Instructions for the task:
Please read the records below and return each line holding the string "policy".
↓↓↓
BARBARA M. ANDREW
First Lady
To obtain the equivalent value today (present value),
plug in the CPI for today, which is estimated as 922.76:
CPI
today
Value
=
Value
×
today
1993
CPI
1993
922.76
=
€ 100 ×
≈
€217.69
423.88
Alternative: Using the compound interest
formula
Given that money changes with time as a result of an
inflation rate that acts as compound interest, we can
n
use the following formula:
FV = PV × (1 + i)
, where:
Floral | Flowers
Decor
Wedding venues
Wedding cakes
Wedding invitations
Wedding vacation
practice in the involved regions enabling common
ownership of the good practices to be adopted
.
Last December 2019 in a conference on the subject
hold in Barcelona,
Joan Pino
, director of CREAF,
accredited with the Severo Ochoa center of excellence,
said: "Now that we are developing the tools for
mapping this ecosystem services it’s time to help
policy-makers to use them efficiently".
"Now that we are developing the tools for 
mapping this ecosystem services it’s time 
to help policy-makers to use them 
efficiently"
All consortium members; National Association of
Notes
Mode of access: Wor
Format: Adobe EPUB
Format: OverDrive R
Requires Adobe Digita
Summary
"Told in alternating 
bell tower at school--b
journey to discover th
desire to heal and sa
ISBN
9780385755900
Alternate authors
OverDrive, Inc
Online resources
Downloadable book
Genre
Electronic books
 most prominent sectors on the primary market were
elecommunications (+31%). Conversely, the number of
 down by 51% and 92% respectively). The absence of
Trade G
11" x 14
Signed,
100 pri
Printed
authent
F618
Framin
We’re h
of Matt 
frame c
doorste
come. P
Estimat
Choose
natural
↑↑↑
Solution for this task:
policy-makers to use them efficiently".
to help policy-makers to use them 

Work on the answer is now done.